## BRIEF
Verbatim repeat, images excluded. Give each entry again as written.

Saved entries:
□ □ □ □ □ □ □
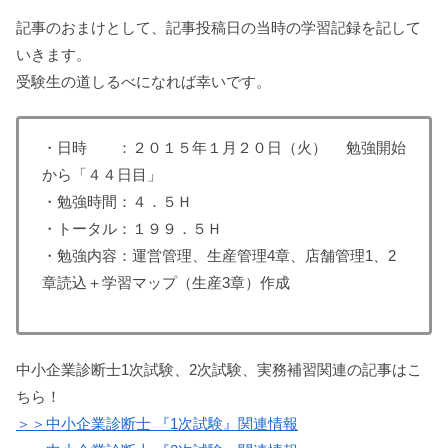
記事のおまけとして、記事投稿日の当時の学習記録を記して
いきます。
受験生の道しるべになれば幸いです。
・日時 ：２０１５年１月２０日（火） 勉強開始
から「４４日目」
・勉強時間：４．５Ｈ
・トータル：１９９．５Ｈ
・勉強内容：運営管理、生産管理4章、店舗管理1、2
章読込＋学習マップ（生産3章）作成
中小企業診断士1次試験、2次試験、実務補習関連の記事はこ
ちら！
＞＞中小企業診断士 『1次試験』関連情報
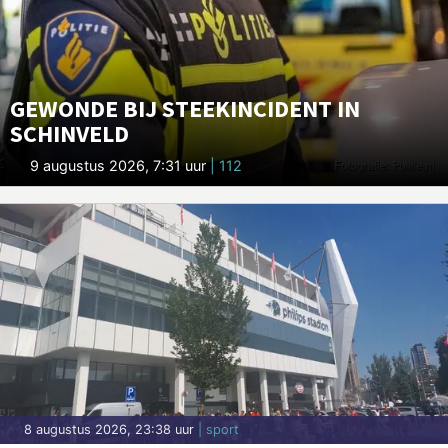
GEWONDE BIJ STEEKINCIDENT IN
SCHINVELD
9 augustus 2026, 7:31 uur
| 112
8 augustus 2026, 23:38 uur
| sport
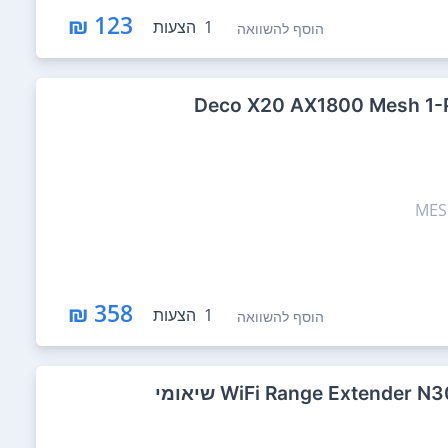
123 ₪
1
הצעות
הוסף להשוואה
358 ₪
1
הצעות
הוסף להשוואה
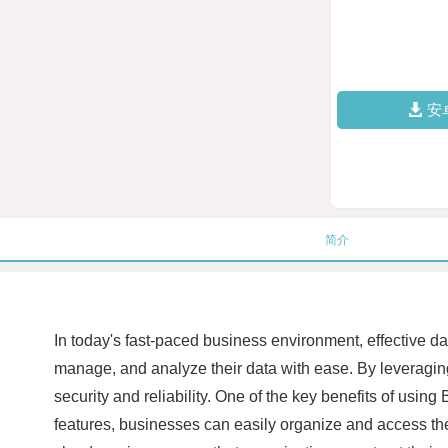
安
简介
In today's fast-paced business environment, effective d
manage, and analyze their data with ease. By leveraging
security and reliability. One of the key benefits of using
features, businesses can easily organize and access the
□ □ □ □ □ □ □
## SOLUTION FOR THIS TASK
記事のおまけとして、記事投稿日の当時の学習記録を記して
いきます。
受験生の道しるべになれば幸いです。
・日時 ：２０１５年１月２０日（火） 勉強開始
から「４４日目」
・勉強時間：４．５Ｈ
・トータル：１９９．５Ｈ
・勉強内容：運営管理、生産管理4章、店舗管理1、2
章読込＋学習マップ（生産3章）作成
中小企業診断士1次試験、2次試験、実務補習関連の記事はこ
ちら！
＞＞中小企業診断士 『1次試験』関連情報
GEWONDE BIJ STEEKINCIDENT IN
SCHINVELD
9 augustus 2026, 7:31 uur
| 112
8 augustus 2026, 23:38 uur
| sport
123 ₪
1
הצעות
הוסף להשוואה
358 ₪
1
הצעות
הוסף להשוואה
安
简介
In today's fast-paced business environment, effective d
manage, and analyze their data with ease. By leveraging
security and reliability. One of the key benefits of using
features, businesses can easily organize and access the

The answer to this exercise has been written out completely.